[Problem statement]
Omit the pictures and copy the entries exactly.

[Raw data]

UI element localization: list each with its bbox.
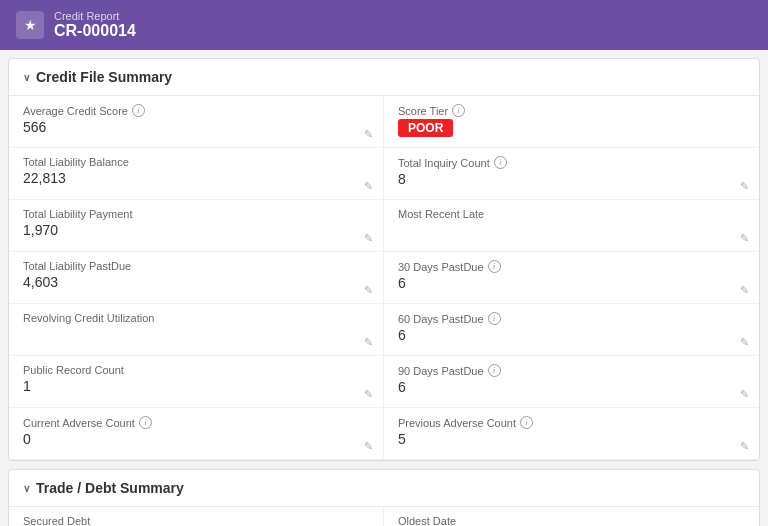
revolving-credit-utilization-edit-icon[interactable]: ✎ [364, 336, 373, 349]
oldest-date-label: Oldest Date [398, 515, 456, 526]
total-liability-pastdue-edit-icon[interactable]: ✎ [364, 284, 373, 297]
credit-file-left-col: Average Credit Score i 566 ✎ Total Liabi… [9, 96, 384, 460]
total-inquiry-count-label: Total Inquiry Count [398, 157, 490, 169]
most-recent-late-field: Most Recent Late ✎ [384, 200, 759, 252]
credit-file-summary-title: Credit File Summary [36, 69, 172, 85]
revolving-credit-utilization-label: Revolving Credit Utilization [23, 312, 154, 324]
current-adverse-count-value: 0 [23, 431, 369, 447]
total-liability-pastdue-label: Total Liability PastDue [23, 260, 131, 272]
30-days-pastdue-label: 30 Days PastDue [398, 261, 484, 273]
public-record-count-field: Public Record Count 1 ✎ [9, 356, 384, 408]
total-liability-balance-field: Total Liability Balance 22,813 ✎ [9, 148, 384, 200]
30-days-pastdue-value: 6 [398, 275, 745, 291]
public-record-count-value: 1 [23, 378, 369, 394]
total-inquiry-count-field: Total Inquiry Count i 8 ✎ [384, 148, 759, 200]
trade-debt-summary-body: Secured Debt 0 ✎ Unsecured Debt 22,813 ✎ [9, 507, 759, 526]
total-liability-balance-label: Total Liability Balance [23, 156, 129, 168]
current-adverse-count-edit-icon[interactable]: ✎ [364, 440, 373, 453]
trade-debt-summary-section: ∨ Trade / Debt Summary Secured Debt 0 ✎ … [8, 469, 760, 526]
trade-debt-chevron-icon: ∨ [23, 483, 30, 494]
score-tier-badge: POOR [398, 119, 453, 137]
credit-file-right-col: Score Tier i POOR Total Inquiry Count i … [384, 96, 759, 460]
avg-credit-score-info-icon[interactable]: i [132, 104, 145, 117]
most-recent-late-edit-icon[interactable]: ✎ [740, 232, 749, 245]
credit-file-summary-header[interactable]: ∨ Credit File Summary [9, 59, 759, 96]
previous-adverse-count-label: Previous Adverse Count [398, 417, 516, 429]
total-inquiry-count-edit-icon[interactable]: ✎ [740, 180, 749, 193]
total-liability-pastdue-value: 4,603 [23, 274, 369, 290]
trade-debt-right-col: Oldest Date 2010-10 ✎ Debt/High Credit 1… [384, 507, 759, 526]
90-days-pastdue-info-icon[interactable]: i [488, 364, 501, 377]
90-days-pastdue-field: 90 Days PastDue i 6 ✎ [384, 356, 759, 408]
60-days-pastdue-info-icon[interactable]: i [488, 312, 501, 325]
report-id: CR-000014 [54, 22, 136, 40]
90-days-pastdue-edit-icon[interactable]: ✎ [740, 388, 749, 401]
secured-debt-field: Secured Debt 0 ✎ [9, 507, 384, 526]
total-inquiry-count-value: 8 [398, 171, 745, 187]
revolving-credit-utilization-field: Revolving Credit Utilization ✎ [9, 304, 384, 356]
total-liability-payment-edit-icon[interactable]: ✎ [364, 232, 373, 245]
chevron-icon: ∨ [23, 72, 30, 83]
score-tier-value: POOR [398, 119, 745, 137]
previous-adverse-count-value: 5 [398, 431, 745, 447]
30-days-pastdue-info-icon[interactable]: i [488, 260, 501, 273]
60-days-pastdue-value: 6 [398, 327, 745, 343]
score-tier-info-icon[interactable]: i [452, 104, 465, 117]
total-liability-payment-value: 1,970 [23, 222, 369, 238]
previous-adverse-count-field: Previous Adverse Count i 5 ✎ [384, 408, 759, 460]
total-liability-pastdue-field: Total Liability PastDue 4,603 ✎ [9, 252, 384, 304]
avg-credit-score-field: Average Credit Score i 566 ✎ [9, 96, 384, 148]
avg-credit-score-value: 566 [23, 119, 369, 135]
total-liability-balance-value: 22,813 [23, 170, 369, 186]
avg-credit-score-edit-icon[interactable]: ✎ [364, 128, 373, 141]
90-days-pastdue-value: 6 [398, 379, 745, 395]
60-days-pastdue-edit-icon[interactable]: ✎ [740, 336, 749, 349]
current-adverse-count-label: Current Adverse Count [23, 417, 135, 429]
score-tier-field: Score Tier i POOR [384, 96, 759, 148]
score-tier-label: Score Tier [398, 105, 448, 117]
revolving-credit-utilization-value [23, 326, 369, 342]
header-icon: ★ [16, 11, 44, 39]
total-liability-payment-label: Total Liability Payment [23, 208, 132, 220]
current-adverse-count-field: Current Adverse Count i 0 ✎ [9, 408, 384, 460]
report-label: Credit Report [54, 10, 136, 22]
most-recent-late-label: Most Recent Late [398, 208, 484, 220]
oldest-date-field: Oldest Date 2010-10 ✎ [384, 507, 759, 526]
total-liability-balance-edit-icon[interactable]: ✎ [364, 180, 373, 193]
credit-file-summary-body: Average Credit Score i 566 ✎ Total Liabi… [9, 96, 759, 460]
header-text: Credit Report CR-000014 [54, 10, 136, 40]
60-days-pastdue-field: 60 Days PastDue i 6 ✎ [384, 304, 759, 356]
public-record-count-label: Public Record Count [23, 364, 124, 376]
credit-file-summary-section: ∨ Credit File Summary Average Credit Sco… [8, 58, 760, 461]
60-days-pastdue-label: 60 Days PastDue [398, 313, 484, 325]
most-recent-late-value [398, 222, 745, 238]
public-record-count-edit-icon[interactable]: ✎ [364, 388, 373, 401]
previous-adverse-count-edit-icon[interactable]: ✎ [740, 440, 749, 453]
avg-credit-score-label: Average Credit Score [23, 105, 128, 117]
page-header: ★ Credit Report CR-000014 [0, 0, 768, 50]
secured-debt-label: Secured Debt [23, 515, 90, 526]
main-content: ∨ Credit File Summary Average Credit Sco… [0, 50, 768, 526]
trade-debt-left-col: Secured Debt 0 ✎ Unsecured Debt 22,813 ✎ [9, 507, 384, 526]
total-liability-payment-field: Total Liability Payment 1,970 ✎ [9, 200, 384, 252]
trade-debt-summary-title: Trade / Debt Summary [36, 480, 184, 496]
current-adverse-count-info-icon[interactable]: i [139, 416, 152, 429]
trade-debt-summary-header[interactable]: ∨ Trade / Debt Summary [9, 470, 759, 507]
30-days-pastdue-edit-icon[interactable]: ✎ [740, 284, 749, 297]
30-days-pastdue-field: 30 Days PastDue i 6 ✎ [384, 252, 759, 304]
90-days-pastdue-label: 90 Days PastDue [398, 365, 484, 377]
previous-adverse-count-info-icon[interactable]: i [520, 416, 533, 429]
total-inquiry-count-info-icon[interactable]: i [494, 156, 507, 169]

[Reply]
UI element localization: list each with its bbox.
revolving-credit-utilization-edit-icon[interactable]: ✎ [364, 336, 373, 349]
oldest-date-label: Oldest Date [398, 515, 456, 526]
total-liability-pastdue-edit-icon[interactable]: ✎ [364, 284, 373, 297]
credit-file-left-col: Average Credit Score i 566 ✎ Total Liabi… [9, 96, 384, 460]
total-inquiry-count-label: Total Inquiry Count [398, 157, 490, 169]
most-recent-late-field: Most Recent Late ✎ [384, 200, 759, 252]
credit-file-summary-title: Credit File Summary [36, 69, 172, 85]
revolving-credit-utilization-label: Revolving Credit Utilization [23, 312, 154, 324]
current-adverse-count-value: 0 [23, 431, 369, 447]
total-liability-pastdue-label: Total Liability PastDue [23, 260, 131, 272]
30-days-pastdue-label: 30 Days PastDue [398, 261, 484, 273]
public-record-count-field: Public Record Count 1 ✎ [9, 356, 384, 408]
total-liability-balance-field: Total Liability Balance 22,813 ✎ [9, 148, 384, 200]
30-days-pastdue-value: 6 [398, 275, 745, 291]
public-record-count-value: 1 [23, 378, 369, 394]
total-inquiry-count-field: Total Inquiry Count i 8 ✎ [384, 148, 759, 200]
trade-debt-summary-body: Secured Debt 0 ✎ Unsecured Debt 22,813 ✎ [9, 507, 759, 526]
total-liability-balance-label: Total Liability Balance [23, 156, 129, 168]
current-adverse-count-edit-icon[interactable]: ✎ [364, 440, 373, 453]
trade-debt-summary-section: ∨ Trade / Debt Summary Secured Debt 0 ✎ … [8, 469, 760, 526]
trade-debt-chevron-icon: ∨ [23, 483, 30, 494]
score-tier-badge: POOR [398, 119, 453, 137]
credit-file-right-col: Score Tier i POOR Total Inquiry Count i … [384, 96, 759, 460]
avg-credit-score-info-icon[interactable]: i [132, 104, 145, 117]
most-recent-late-edit-icon[interactable]: ✎ [740, 232, 749, 245]
credit-file-summary-header[interactable]: ∨ Credit File Summary [9, 59, 759, 96]
previous-adverse-count-label: Previous Adverse Count [398, 417, 516, 429]
total-inquiry-count-edit-icon[interactable]: ✎ [740, 180, 749, 193]
total-liability-pastdue-value: 4,603 [23, 274, 369, 290]
trade-debt-right-col: Oldest Date 2010-10 ✎ Debt/High Credit 1… [384, 507, 759, 526]
90-days-pastdue-info-icon[interactable]: i [488, 364, 501, 377]
90-days-pastdue-field: 90 Days PastDue i 6 ✎ [384, 356, 759, 408]
60-days-pastdue-info-icon[interactable]: i [488, 312, 501, 325]
report-id: CR-000014 [54, 22, 136, 40]
90-days-pastdue-edit-icon[interactable]: ✎ [740, 388, 749, 401]
secured-debt-field: Secured Debt 0 ✎ [9, 507, 384, 526]
total-inquiry-count-value: 8 [398, 171, 745, 187]
revolving-credit-utilization-field: Revolving Credit Utilization ✎ [9, 304, 384, 356]
total-liability-payment-edit-icon[interactable]: ✎ [364, 232, 373, 245]
chevron-icon: ∨ [23, 72, 30, 83]
score-tier-value: POOR [398, 119, 745, 137]
previous-adverse-count-value: 5 [398, 431, 745, 447]
30-days-pastdue-info-icon[interactable]: i [488, 260, 501, 273]
60-days-pastdue-value: 6 [398, 327, 745, 343]
score-tier-info-icon[interactable]: i [452, 104, 465, 117]
total-liability-payment-value: 1,970 [23, 222, 369, 238]
previous-adverse-count-field: Previous Adverse Count i 5 ✎ [384, 408, 759, 460]
total-liability-pastdue-field: Total Liability PastDue 4,603 ✎ [9, 252, 384, 304]
avg-credit-score-field: Average Credit Score i 566 ✎ [9, 96, 384, 148]
avg-credit-score-value: 566 [23, 119, 369, 135]
total-liability-balance-value: 22,813 [23, 170, 369, 186]
avg-credit-score-edit-icon[interactable]: ✎ [364, 128, 373, 141]
90-days-pastdue-value: 6 [398, 379, 745, 395]
60-days-pastdue-edit-icon[interactable]: ✎ [740, 336, 749, 349]
current-adverse-count-label: Current Adverse Count [23, 417, 135, 429]
score-tier-field: Score Tier i POOR [384, 96, 759, 148]
score-tier-label: Score Tier [398, 105, 448, 117]
revolving-credit-utilization-value [23, 326, 369, 342]
header-icon: ★ [16, 11, 44, 39]
total-liability-payment-label: Total Liability Payment [23, 208, 132, 220]
current-adverse-count-field: Current Adverse Count i 0 ✎ [9, 408, 384, 460]
report-label: Credit Report [54, 10, 136, 22]
most-recent-late-label: Most Recent Late [398, 208, 484, 220]
oldest-date-field: Oldest Date 2010-10 ✎ [384, 507, 759, 526]
total-liability-balance-edit-icon[interactable]: ✎ [364, 180, 373, 193]
credit-file-summary-body: Average Credit Score i 566 ✎ Total Liabi… [9, 96, 759, 460]
header-text: Credit Report CR-000014 [54, 10, 136, 40]
60-days-pastdue-field: 60 Days PastDue i 6 ✎ [384, 304, 759, 356]
public-record-count-label: Public Record Count [23, 364, 124, 376]
credit-file-summary-section: ∨ Credit File Summary Average Credit Sco… [8, 58, 760, 461]
60-days-pastdue-label: 60 Days PastDue [398, 313, 484, 325]
most-recent-late-value [398, 222, 745, 238]
public-record-count-edit-icon[interactable]: ✎ [364, 388, 373, 401]
previous-adverse-count-edit-icon[interactable]: ✎ [740, 440, 749, 453]
avg-credit-score-label: Average Credit Score [23, 105, 128, 117]
page-header: ★ Credit Report CR-000014 [0, 0, 768, 50]
secured-debt-label: Secured Debt [23, 515, 90, 526]
main-content: ∨ Credit File Summary Average Credit Sco… [0, 50, 768, 526]
trade-debt-left-col: Secured Debt 0 ✎ Unsecured Debt 22,813 ✎ [9, 507, 384, 526]
total-liability-payment-field: Total Liability Payment 1,970 ✎ [9, 200, 384, 252]
trade-debt-summary-title: Trade / Debt Summary [36, 480, 184, 496]
current-adverse-count-info-icon[interactable]: i [139, 416, 152, 429]
trade-debt-summary-header[interactable]: ∨ Trade / Debt Summary [9, 470, 759, 507]
30-days-pastdue-edit-icon[interactable]: ✎ [740, 284, 749, 297]
30-days-pastdue-field: 30 Days PastDue i 6 ✎ [384, 252, 759, 304]
90-days-pastdue-label: 90 Days PastDue [398, 365, 484, 377]
previous-adverse-count-info-icon[interactable]: i [520, 416, 533, 429]
total-inquiry-count-info-icon[interactable]: i [494, 156, 507, 169]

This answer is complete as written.